(Exercise description): Please return the listing below exactly, without any of its pictures.
----
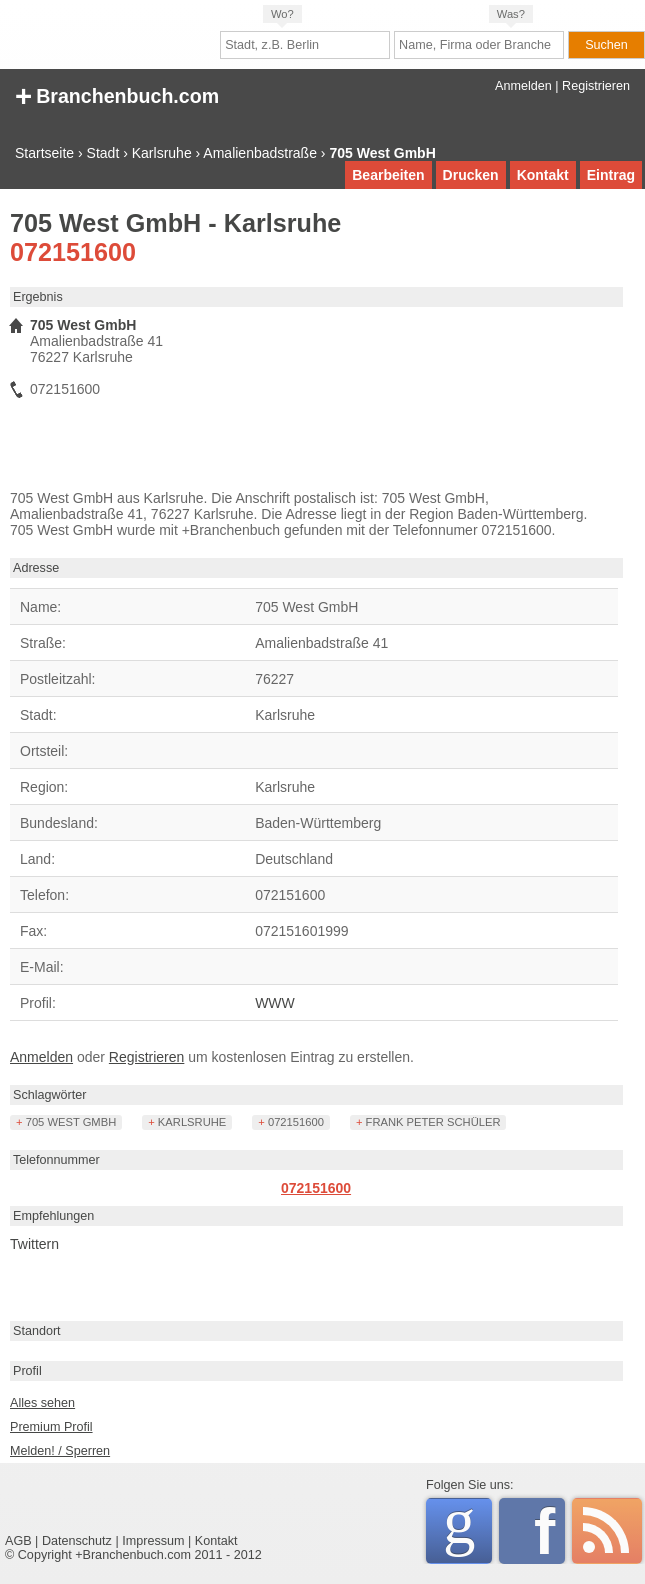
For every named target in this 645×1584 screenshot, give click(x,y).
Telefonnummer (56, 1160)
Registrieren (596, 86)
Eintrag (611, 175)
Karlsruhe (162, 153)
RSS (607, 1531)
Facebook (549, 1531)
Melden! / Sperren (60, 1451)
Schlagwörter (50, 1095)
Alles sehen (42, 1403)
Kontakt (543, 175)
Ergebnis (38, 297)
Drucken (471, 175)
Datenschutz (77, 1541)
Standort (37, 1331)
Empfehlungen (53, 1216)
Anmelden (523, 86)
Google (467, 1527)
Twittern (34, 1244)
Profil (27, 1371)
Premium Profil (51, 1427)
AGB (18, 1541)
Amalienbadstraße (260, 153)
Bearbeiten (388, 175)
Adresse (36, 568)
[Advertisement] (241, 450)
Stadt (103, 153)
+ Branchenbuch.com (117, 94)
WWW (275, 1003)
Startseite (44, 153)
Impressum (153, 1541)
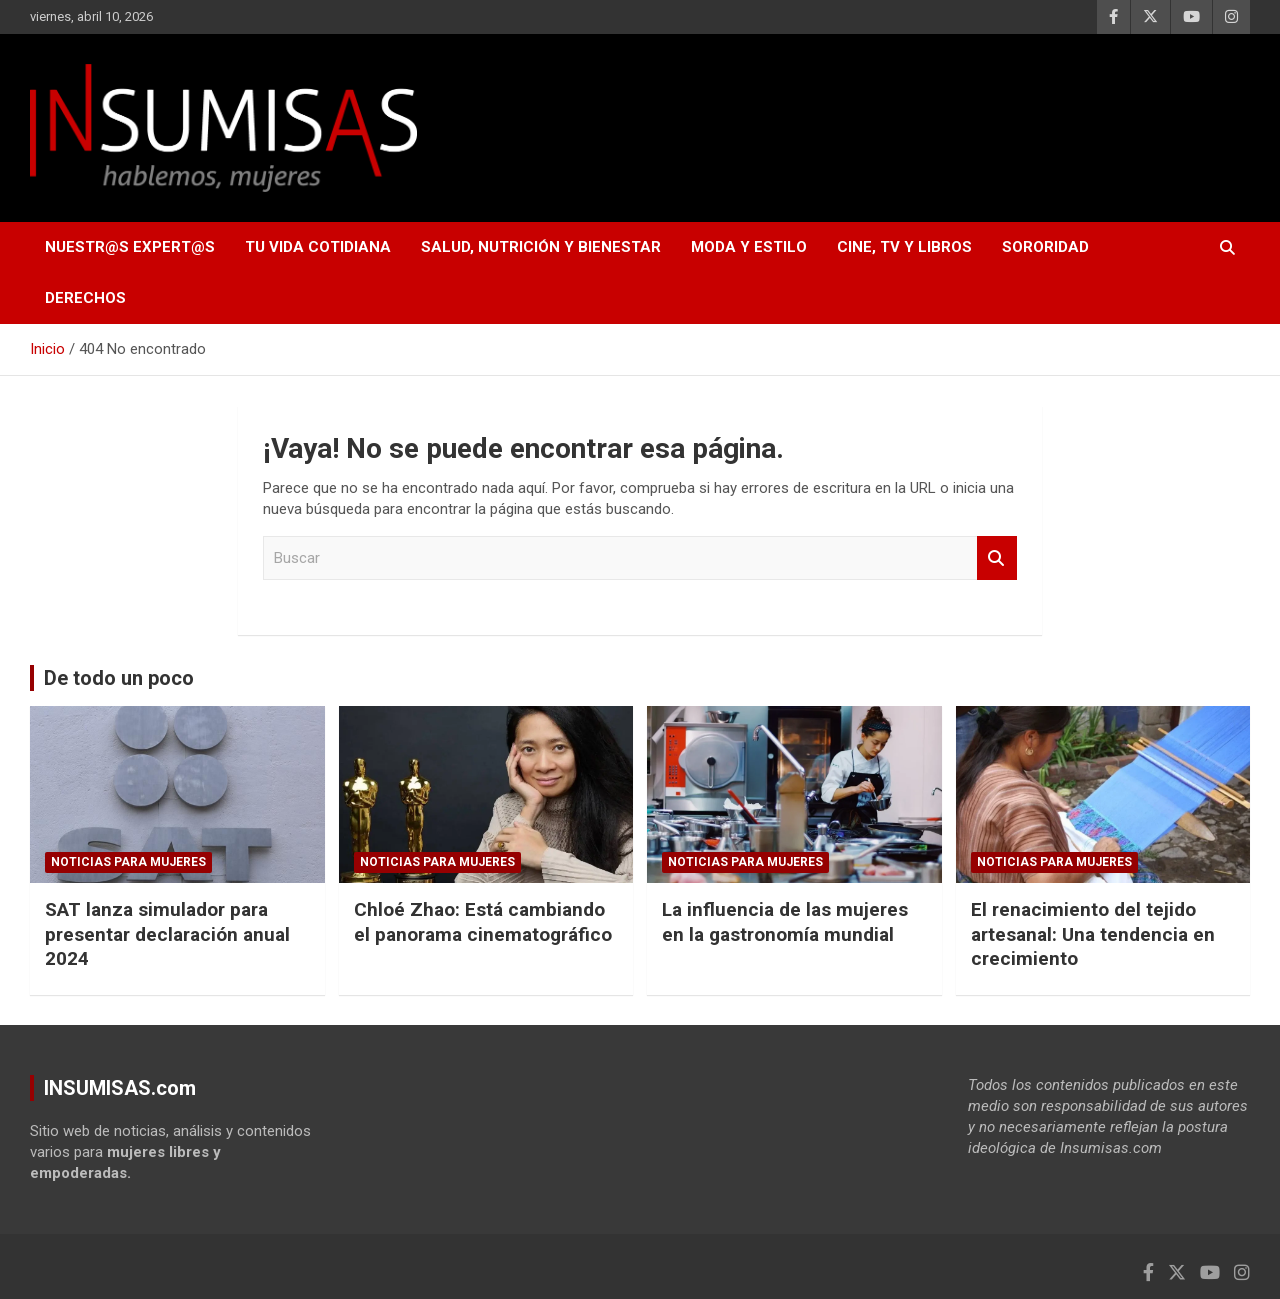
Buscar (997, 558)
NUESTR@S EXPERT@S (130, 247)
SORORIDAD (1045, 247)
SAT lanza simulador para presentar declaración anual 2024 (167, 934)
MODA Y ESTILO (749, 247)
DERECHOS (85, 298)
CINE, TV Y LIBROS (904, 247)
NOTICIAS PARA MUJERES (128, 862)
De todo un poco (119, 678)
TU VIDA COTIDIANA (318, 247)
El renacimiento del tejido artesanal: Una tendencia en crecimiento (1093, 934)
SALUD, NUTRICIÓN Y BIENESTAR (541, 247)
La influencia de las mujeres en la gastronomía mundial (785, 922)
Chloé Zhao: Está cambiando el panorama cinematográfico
----
(Response area):
For every named target in this 645×1584 screenshot, give click(x,y).
Telefonnummer (56, 1160)
Registrieren (596, 86)
Eintrag (611, 175)
Karlsruhe (162, 153)
RSS (607, 1531)
Facebook (549, 1531)
Melden! / Sperren (60, 1451)
Schlagwörter (50, 1095)
Alles sehen (42, 1403)
Kontakt (543, 175)
Ergebnis (38, 297)
Drucken (471, 175)
Datenschutz (77, 1541)
Standort (37, 1331)
Empfehlungen (53, 1216)
Anmelden (523, 86)
Google (467, 1527)
Twittern (34, 1244)
Profil (27, 1371)
Premium Profil (51, 1427)
AGB (18, 1541)
Amalienbadstraße (260, 153)
Bearbeiten (388, 175)
Adresse (36, 568)
[Advertisement] (241, 450)
Stadt (103, 153)
+ Branchenbuch.com (117, 94)
WWW (275, 1003)
Startseite (44, 153)
Impressum (153, 1541)
Buscar (997, 558)
NUESTR@S EXPERT@S (130, 247)
SORORIDAD (1045, 247)
SAT lanza simulador para presentar declaración anual 2024 (167, 934)
MODA Y ESTILO (749, 247)
DERECHOS (85, 298)
CINE, TV Y LIBROS (904, 247)
NOTICIAS PARA MUJERES (128, 862)
De todo un poco (119, 678)
TU VIDA COTIDIANA (318, 247)
El renacimiento del tejido artesanal: Una tendencia en crecimiento (1093, 934)
SALUD, NUTRICIÓN Y BIENESTAR (541, 247)
La influencia de las mujeres en la gastronomía mundial (785, 922)
Chloé Zhao: Está cambiando el panorama cinematográfico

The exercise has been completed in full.